REQUIREMENT >> Filter the entries for the word "Open". Copy each line in which it occurs.

SUPPLIED DATA >>
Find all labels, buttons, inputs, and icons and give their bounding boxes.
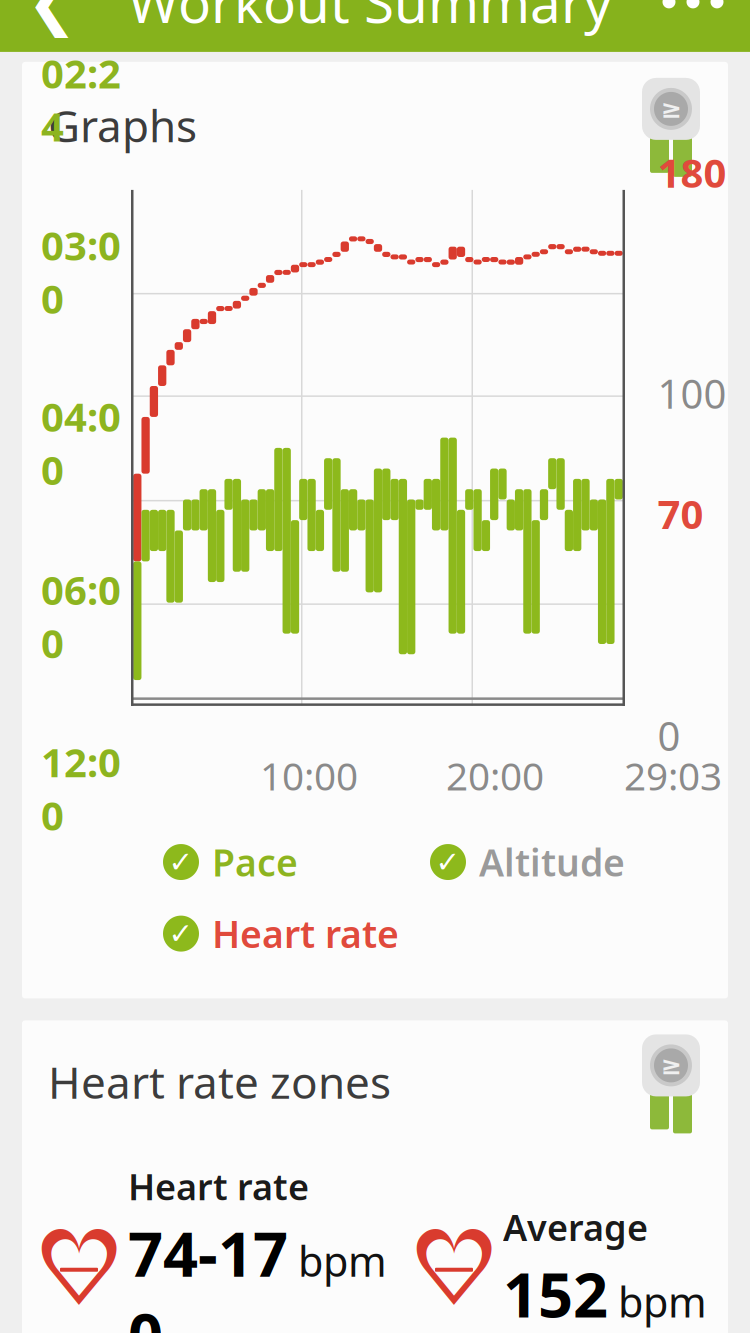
staticText: Heart rate bbox=[212, 909, 399, 958]
staticText: Heart rate zones bbox=[48, 1052, 391, 1111]
staticText: 20:00 bbox=[446, 750, 544, 801]
staticText: ≥ bbox=[660, 1051, 682, 1080]
staticText: Graphs bbox=[48, 96, 197, 154]
button[interactable]: Back bbox=[14, 0, 90, 42]
staticText: 02:24 bbox=[41, 46, 121, 152]
button[interactable]: ✓ bbox=[163, 837, 298, 887]
staticText: ✓ bbox=[436, 845, 460, 879]
staticText: ✓ bbox=[168, 917, 194, 950]
staticText: 12:00 bbox=[41, 735, 121, 842]
staticText: ❮ bbox=[26, 0, 78, 37]
staticText: ≥ bbox=[660, 94, 682, 123]
staticText: 04:00 bbox=[41, 390, 121, 496]
staticText: Workout Summary bbox=[128, 0, 612, 38]
staticText: 74-170 bbox=[128, 1212, 288, 1333]
staticText: ♥ bbox=[420, 1225, 488, 1313]
staticText: 10:00 bbox=[260, 750, 358, 801]
staticText: Average bbox=[503, 1203, 648, 1251]
button[interactable]: ✓ bbox=[430, 837, 625, 887]
staticText: ✓ bbox=[168, 845, 194, 879]
staticText: 152 bbox=[503, 1253, 608, 1333]
staticText: ♥ bbox=[44, 1225, 114, 1313]
button[interactable]: ✓ bbox=[163, 909, 399, 958]
staticText: 100 bbox=[658, 367, 726, 420]
staticText: 180 bbox=[658, 146, 726, 199]
staticText: 29:03 bbox=[624, 750, 722, 801]
staticText: ♥ bbox=[408, 1210, 500, 1328]
staticText: bpm bbox=[618, 1274, 707, 1329]
staticText: 0 bbox=[658, 709, 680, 762]
button[interactable]: More options bbox=[650, 0, 736, 42]
staticText: Heart rate bbox=[128, 1162, 309, 1210]
staticText: Altitude bbox=[479, 837, 625, 887]
staticText: ♥ bbox=[32, 1210, 126, 1328]
staticText: 70 bbox=[658, 487, 704, 540]
staticText: bpm bbox=[298, 1233, 387, 1288]
staticText: Pace bbox=[212, 837, 298, 887]
staticText: 03:00 bbox=[41, 218, 121, 325]
staticText: 06:00 bbox=[41, 563, 121, 669]
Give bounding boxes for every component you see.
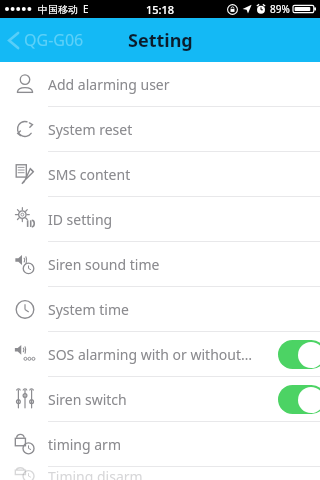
- staticText: E: [83, 2, 89, 16]
- button[interactable]: System reset: [0, 107, 320, 151]
- button[interactable]: System time: [0, 287, 320, 331]
- staticText: 89%: [270, 2, 290, 16]
- staticText: SMS content: [48, 165, 131, 184]
- button[interactable]: Toggle Siren switch: [278, 385, 320, 414]
- staticText: Add alarming user: [48, 75, 170, 94]
- button[interactable]: Siren switch: [0, 377, 320, 421]
- button[interactable]: Siren sound time: [0, 242, 320, 286]
- staticText: Siren switch: [48, 390, 127, 409]
- button[interactable]: ID setting: [0, 197, 320, 241]
- staticText: QG-G06: [24, 29, 84, 51]
- button[interactable]: Add alarming user: [0, 62, 320, 106]
- staticText: 中国移动: [38, 3, 78, 16]
- staticText: Setting: [128, 28, 193, 53]
- staticText: ID setting: [48, 210, 113, 229]
- button[interactable]: timing arm: [0, 422, 320, 466]
- staticText: Timing disarm: [48, 467, 143, 480]
- staticText: System time: [48, 300, 129, 319]
- staticText: Siren sound time: [48, 255, 160, 274]
- button[interactable]: QG-G06: [4, 25, 88, 55]
- button[interactable]: SOS alarming with or without…: [0, 332, 320, 376]
- button[interactable]: Toggle SOS alarming with or without…: [278, 340, 320, 369]
- button[interactable]: SMS content: [0, 152, 320, 196]
- staticText: timing arm: [48, 435, 121, 454]
- button[interactable]: Timing disarm: [0, 467, 320, 480]
- staticText: SOS alarming with or without…: [48, 345, 253, 364]
- staticText: System reset: [48, 120, 133, 139]
- staticText: 15:18: [146, 2, 175, 17]
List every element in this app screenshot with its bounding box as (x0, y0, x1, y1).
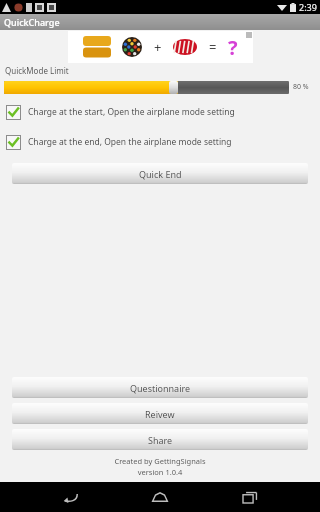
button[interactable]: Share (12, 429, 308, 450)
button[interactable]: Home (140, 482, 180, 512)
staticText: Charge at the end, Open the airplane mod… (28, 136, 232, 148)
button[interactable]: Charge at the start, Open the airplane m… (0, 99, 320, 125)
button[interactable]: 80 % (0, 79, 320, 95)
staticText: Questionnaire (130, 382, 191, 394)
staticText: = (209, 38, 217, 56)
staticText: Created by GettingSignals (0, 456, 320, 466)
button[interactable]: Quick End (12, 163, 308, 184)
staticText: Reivew (145, 408, 175, 420)
staticText: + (154, 38, 162, 56)
staticText: QuickMode Limit (5, 65, 69, 76)
staticText: ? (228, 34, 238, 61)
button[interactable]: Back (50, 482, 90, 512)
staticText: 2:39 (299, 1, 317, 13)
button[interactable]: Recent apps (230, 482, 270, 512)
staticText: QuickCharge (4, 16, 60, 28)
staticText: Share (148, 434, 173, 446)
staticText: version 1.0.4 (0, 467, 320, 477)
staticText: Charge at the start, Open the airplane m… (28, 106, 235, 118)
button[interactable]: Charge at the end, Open the airplane mod… (0, 129, 320, 155)
button[interactable]: Questionnaire (12, 377, 308, 398)
staticText: Quick End (139, 168, 182, 180)
staticText: 80 % (293, 82, 317, 92)
button[interactable]: Reivew (12, 403, 308, 424)
button[interactable]: Advertisement (68, 31, 253, 63)
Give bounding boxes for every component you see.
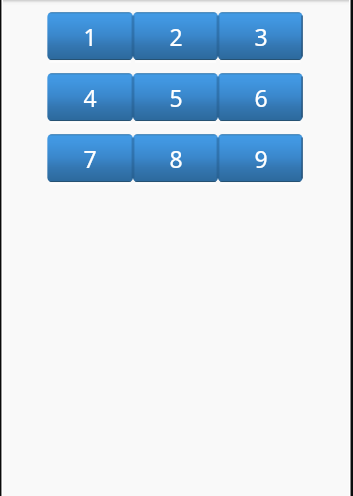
staticText: 9 [254,143,268,174]
button[interactable]: 3 [218,12,303,60]
staticText: 5 [169,82,183,113]
staticText: 1 [83,21,97,52]
staticText: 2 [169,21,183,52]
staticText: 7 [83,143,97,174]
staticText: 6 [254,82,268,113]
button[interactable]: 4 [47,73,133,121]
button[interactable]: 6 [218,73,303,121]
button[interactable]: 1 [47,12,133,60]
button[interactable]: 2 [133,12,218,60]
staticText: 8 [169,143,183,174]
button[interactable]: 8 [133,134,218,182]
staticText: 4 [83,82,97,113]
button[interactable]: 5 [133,73,218,121]
button[interactable]: 9 [218,134,303,182]
button[interactable]: 7 [47,134,133,182]
staticText: 3 [254,21,268,52]
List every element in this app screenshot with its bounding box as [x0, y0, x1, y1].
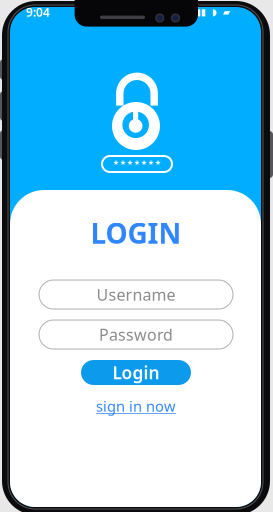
button[interactable]: Login: [81, 360, 191, 385]
staticText: ▮▮▮ ◗ ▰: [191, 7, 230, 17]
staticText: Password: [99, 324, 173, 345]
button[interactable]: Username: [39, 280, 233, 309]
staticText: sign in now: [96, 396, 176, 416]
button[interactable]: Password: [39, 320, 233, 349]
staticText: LOGIN: [90, 214, 182, 252]
staticText: 9:04: [26, 4, 50, 20]
staticText: Login: [112, 361, 160, 384]
staticText: Username: [96, 284, 176, 305]
button[interactable]: sign in now: [91, 398, 181, 414]
staticText: * * * * * * *: [114, 158, 160, 170]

SOLUTION FOR THIS TASK >>
staticText: Charge at the end, Open the airplane mod… (28, 136, 232, 148)
button[interactable]: Charge at the start, Open the airplane m… (0, 99, 320, 125)
staticText: Charge at the start, Open the airplane m… (28, 106, 235, 118)
button[interactable]: Charge at the end, Open the airplane mod… (0, 129, 320, 155)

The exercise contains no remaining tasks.